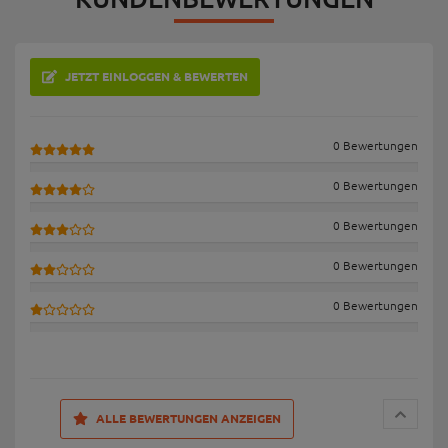
JETZT EINLOGGEN & BEWERTEN
0 Bewertungen
0 Bewertungen
0 Bewertungen
0 Bewertungen
0 Bewertungen
ALLE BEWERTUNGEN ANZEIGEN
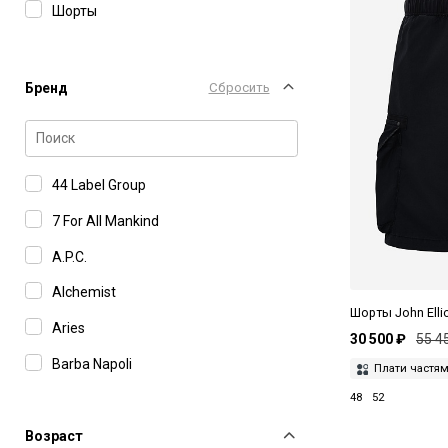
Шорты
Бренд
Сбросить
44 Label Group
7 For All Mankind
A.P.C.
Alchemist
Шорты John Elli
Aries
30 500 ₽
55 4
Barba Napoli
Плати частя
48
52
Barena Venezia
Bomber
Возраст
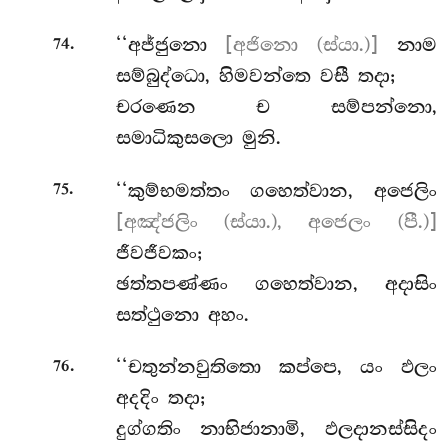
.
‘‘අජ්ජුනො
[අජිනො (ස්යා.)]
නාම
74
සම්බුද්ධො, හිමවන්තෙ වසී තදා;
චරණෙන ච සම්පන්නො,
සමාධිකුසලො මුනි.
.
‘‘කුම්භමත්තං
ගහෙත්වාන, අජෙලිං
75
[අඤ්ජලිං (ස්යා.), අජෙලං (පී.)]
ජීවජීවකං;
ඡත්තපණ්ණං ගහෙත්වාන, අදාසිං
සත්ථුනො අහං.
.
‘‘චතුන්නවුතිතො කප්පෙ, යං ඵලං
76
අදදිං තදා;
දුග්ගතිං නාභිජානාමි, ඵලදානස්සිදං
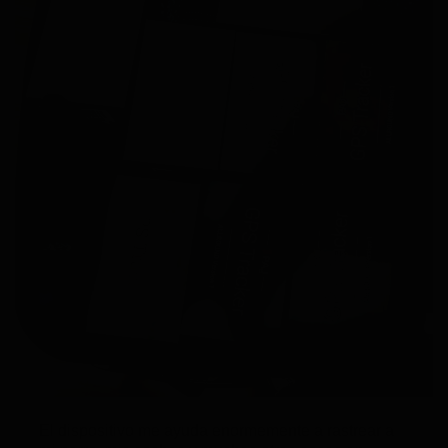
El dispositivo me ayuda enormemente a rastrear a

☆ ☆ ☆ ☆ ☆

» Activity: Write out the entries again word for word. Do not include the pictures.

» Response below:
JETZT EINLOGGEN & BEWERTEN
0 Bewertungen
0 Bewertungen
0 Bewertungen
0 Bewertungen
0 Bewertungen
ALLE BEWERTUNGEN ANZEIGEN
Шорты
Бренд
Сбросить
44 Label Group
7 For All Mankind
A.P.C.
Alchemist
Шорты John Elli
Aries
30 500 ₽
55 4
Barba Napoli
Плати частя
48
52
Barena Venezia
Bomber
Возраст
.
‘‘අජ්ජුනො
[අජිනො (ස්යා.)]
නාම
74
සම්බුද්ධො, හිමවන්තෙ වසී තදා;
චරණෙන ච සම්පන්නො,
සමාධිකුසලො මුනි.
.
‘‘කුම්භමත්තං
ගහෙත්වාන, අජෙලිං
75
[අඤ්ජලිං (ස්යා.), අජෙලං (පී.)]
ජීවජීවකං;
ඡත්තපණ්ණං ගහෙත්වාන, අදාසිං
සත්ථුනො අහං.
.
‘‘චතුන්නවුතිතො කප්පෙ, යං ඵලං
76
අදදිං තදා;
දුග්ගතිං නාභිජානාමි, ඵලදානස්සිදං
El dispositivo me ayuda enormemente a rastrear a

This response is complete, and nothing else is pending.